**Dataset entries:**
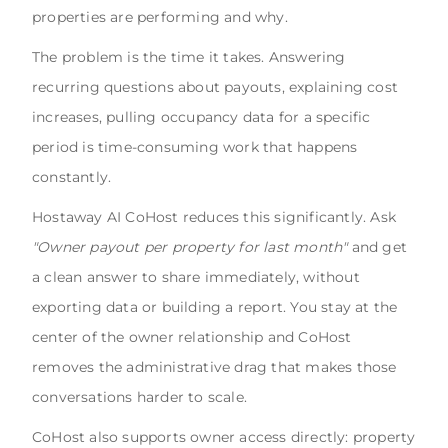
properties are performing and why.
The problem is the time it takes. Answering
recurring questions about payouts, explaining cost
increases, pulling occupancy data for a specific
period is time-consuming work that happens
constantly.
Hostaway AI CoHost reduces this significantly. Ask
"Owner payout per property for last month"
and get
a clean answer to share immediately, without
exporting data or building a report. You stay at the
center of the owner relationship and CoHost
removes the administrative drag that makes those
conversations harder to scale.
CoHost also supports owner access directly: property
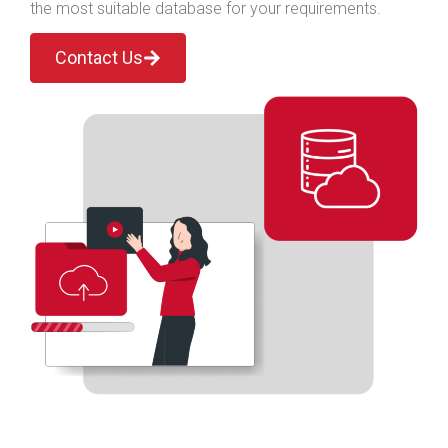
the most suitable database for your requirements.
Contact Us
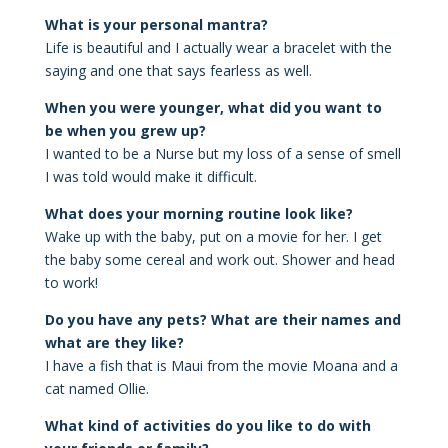
What is your personal mantra?
Life is beautiful and I actually wear a bracelet with the
saying and one that says fearless as well.
When you were younger, what did you want to
be when you grew up?
I wanted to be a Nurse but my loss of a sense of smell
I was told would make it difficult.
What does your morning routine look like?
Wake up with the baby, put on a movie for her. I get
the baby some cereal and work out. Shower and head
to work!
Do you have any pets? What are their names and
what are they like?
I have a fish that is Maui from the movie Moana and a
cat named Ollie.
What kind of activities do you like to do with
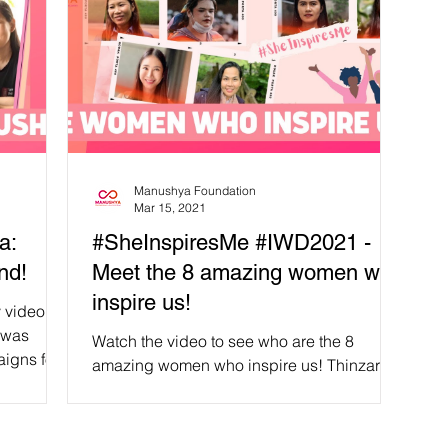
Manushya Foundation
Mar 15, 2021
a:
#SheInspiresMe #IWD2021 -
nd!
Meet the 8 amazing women who
inspire us!
 video
 was
Watch the video to see who are the 8
igns for
amazing women who inspire us! Thinzar
Shunlei Yi, 'Muay' Houayheuang
Xayabouly, Premsinee...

**Problem to solve:**
Give back the data exactly. Skip any images.

**Exercise solution:**
properties are performing and why.
The problem is the time it takes. Answering
recurring questions about payouts, explaining cost
increases, pulling occupancy data for a specific
period is time-consuming work that happens
constantly.
Hostaway AI CoHost reduces this significantly. Ask
"Owner payout per property for last month"
and get
a clean answer to share immediately, without
exporting data or building a report. You stay at the
center of the owner relationship and CoHost
removes the administrative drag that makes those
conversations harder to scale.
CoHost also supports owner access directly: property
the most suitable database for your requirements.
Contact Us
What is your personal mantra?
Life is beautiful and I actually wear a bracelet with the
saying and one that says fearless as well.
When you were younger, what did you want to
be when you grew up?
I wanted to be a Nurse but my loss of a sense of smell
I was told would make it difficult.
What does your morning routine look like?
Wake up with the baby, put on a movie for her. I get
the baby some cereal and work out. Shower and head
to work!
Do you have any pets? What are their names and
what are they like?
I have a fish that is Maui from the movie Moana and a
cat named Ollie.
What kind of activities do you like to do with
Manushya Foundation
Mar 15, 2021
a:
#SheInspiresMe #IWD2021 -
nd!
Meet the 8 amazing women who
inspire us!
 video
 was
Watch the video to see who are the 8
igns for
amazing women who inspire us! Thinzar
Shunlei Yi, 'Muay' Houayheuang
Xayabouly, Premsinee...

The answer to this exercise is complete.